Jurnee Smollett-Bell, Rosie Perez, Mary Elizabeth Winstead, Margot Robbie and Ella Jay Brasco attending the world premiere of Birds of Prey and the Fantabulous Emancipation of One Harley Quinn, held at the BFI IMAX, London.
Jurnee Smollett-Bell, Rosie Perez, Mary Elizabeth Winstead, Margot Robbie and Ella Jay Brasco attending the world premiere of Birds of Prey and the Fantabulous Emancipation of One Harley Quinn, held at the BFI IMAX, London.

Explaining the lack of connection to Suicide Squad, Robbie told Yahoo Movies, “It’s kind of like the comics, in that you can pick up, and leave off, and pick it up somewhere else - the comics are like that, depending on who’s authoring them. And the films are like that, depending on who’s directing them.”

Director Cathy Yan explained to Yahoo Movies, “‘Suicide Squad’ is all about the relationship, in a way, which is great.
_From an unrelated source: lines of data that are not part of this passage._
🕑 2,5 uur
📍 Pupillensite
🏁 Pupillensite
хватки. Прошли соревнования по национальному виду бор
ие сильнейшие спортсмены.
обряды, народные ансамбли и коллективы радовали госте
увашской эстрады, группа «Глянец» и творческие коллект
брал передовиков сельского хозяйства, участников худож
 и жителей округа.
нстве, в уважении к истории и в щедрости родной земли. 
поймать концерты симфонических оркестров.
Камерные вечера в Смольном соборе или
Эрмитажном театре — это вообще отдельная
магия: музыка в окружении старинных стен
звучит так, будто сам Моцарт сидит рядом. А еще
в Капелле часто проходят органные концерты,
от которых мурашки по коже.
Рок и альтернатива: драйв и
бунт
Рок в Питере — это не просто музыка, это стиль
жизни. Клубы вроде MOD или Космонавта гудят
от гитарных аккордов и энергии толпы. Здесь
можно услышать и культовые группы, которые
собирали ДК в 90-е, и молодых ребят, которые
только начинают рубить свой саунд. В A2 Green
It kind of goes into the origin story of her being Doctor Quinzell, a psychologist at Arkham Asylum.”

Director Cathy Yan poses for photographers upon arrival at the world premiere of 'Birds of Prey' in London, Wednesday, Jan 29, 2020. (Photo by Joel C Ryan/Invision/AP)
Director Cathy Yan poses for photographers upon arrival at the world premiere of 'Birds of Prey' in London, Wednesday, Jan 29, 2020. (Photo by Joel C Ryan/Invision/AP)
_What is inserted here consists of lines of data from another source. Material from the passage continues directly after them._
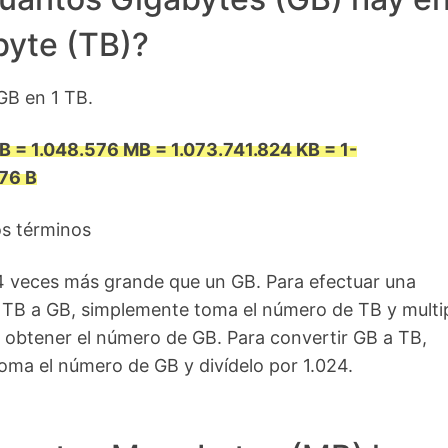
byte (TB)?
GB en 1 TB.
GB = 1.048.576 MB = 1.073.741.824 KB = 1-
76 B
os términos
4 veces más grande que un GB. Para efectuar una
 TB a GB, simplemente toma el número de TB y multip
 obtener el número de GB. Para convertir GB a TB,
ma el número de GB y divídelo por 1.024.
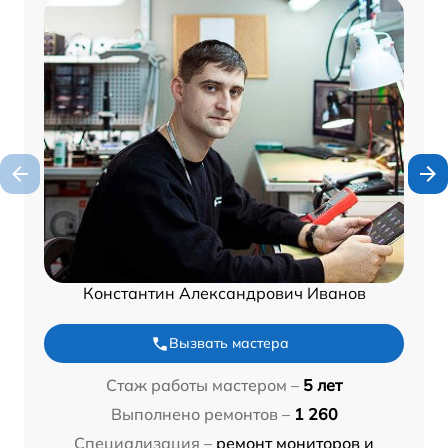
Константин Александрович Иванов
Вызвать мастера
Стаж работы мастером –
5 лет
Выполнено ремонтов –
1 260
Специализация –
ремонт мониторов и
“She ends up working with the Joker, she ends up falling in love with Joker,” Yan explains, of Harley as depicted in ‘Suicide Squad’, “They have that relationship and we pick up right from there.”
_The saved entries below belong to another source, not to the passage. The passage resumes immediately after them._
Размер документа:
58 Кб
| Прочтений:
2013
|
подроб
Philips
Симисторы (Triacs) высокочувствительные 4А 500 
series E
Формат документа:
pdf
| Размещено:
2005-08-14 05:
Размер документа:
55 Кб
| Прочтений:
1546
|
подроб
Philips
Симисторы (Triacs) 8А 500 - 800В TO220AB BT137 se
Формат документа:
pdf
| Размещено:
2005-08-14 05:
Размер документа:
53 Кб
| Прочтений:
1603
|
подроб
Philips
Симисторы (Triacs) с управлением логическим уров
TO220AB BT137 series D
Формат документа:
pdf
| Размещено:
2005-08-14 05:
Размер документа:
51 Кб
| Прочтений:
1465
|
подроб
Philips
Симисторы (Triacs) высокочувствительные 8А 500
But even though the movie follows on in a timeline from ‘Suicide Squad’, Yan revealed that she doesn’t necessarily picture Jared Leto’s Joker, from that film, as the one in this story. When asked who she pictured as the version of the Joker in ‘Birds of Prey’, she revealed, “For me, it mattered less, actually. It didn’t really matter which version of it. We pulled as much from ‘Suicide Squad’ as we did from version of the Joker in comic books as well, and we kind of kept it vague, because it’s really not about him. It’s about her.”

- Birds of Prey and the Fantabulous Emancipation of One Harley Quinn lands in cinemas on 7 February.